*** RAW DATA ***

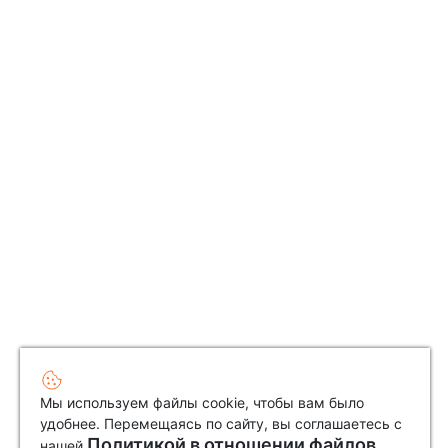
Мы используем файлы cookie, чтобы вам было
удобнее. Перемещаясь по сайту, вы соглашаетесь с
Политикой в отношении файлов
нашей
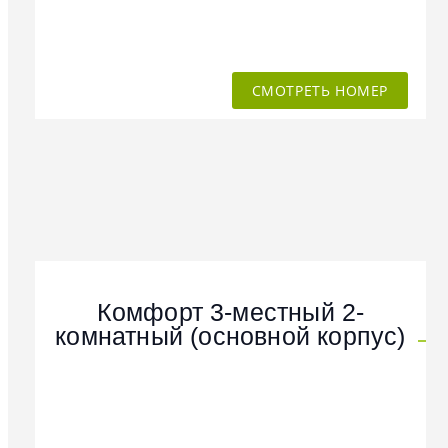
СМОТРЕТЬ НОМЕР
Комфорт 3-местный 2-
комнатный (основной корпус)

*** End of RAW DATA ***
*** RAW DATA ***

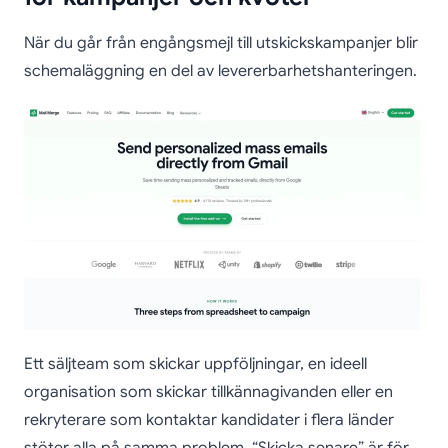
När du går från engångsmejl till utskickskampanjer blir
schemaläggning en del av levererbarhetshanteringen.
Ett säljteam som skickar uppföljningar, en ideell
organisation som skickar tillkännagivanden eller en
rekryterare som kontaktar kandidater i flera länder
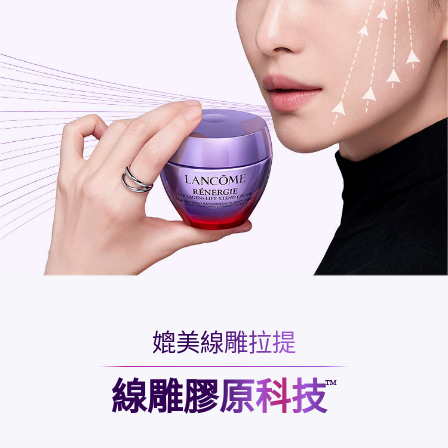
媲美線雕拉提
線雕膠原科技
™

*** End of RAW DATA ***

- _PROBLEM DESCRIPTION_:
The lines to reproduce run from the one above containing "Мы используем файлы cookie, чтобы вам было" through the one containing "комнатный (основной корпус)". Copy them exactly and leave out all pictures.

- _RESPONSE BOX_:
Мы используем файлы cookie, чтобы вам было
удобнее. Перемещаясь по сайту, вы соглашаетесь с
Политикой в отношении файлов
нашей
СМОТРЕТЬ НОМЕР
Комфорт 3-местный 2-
комнатный (основной корпус)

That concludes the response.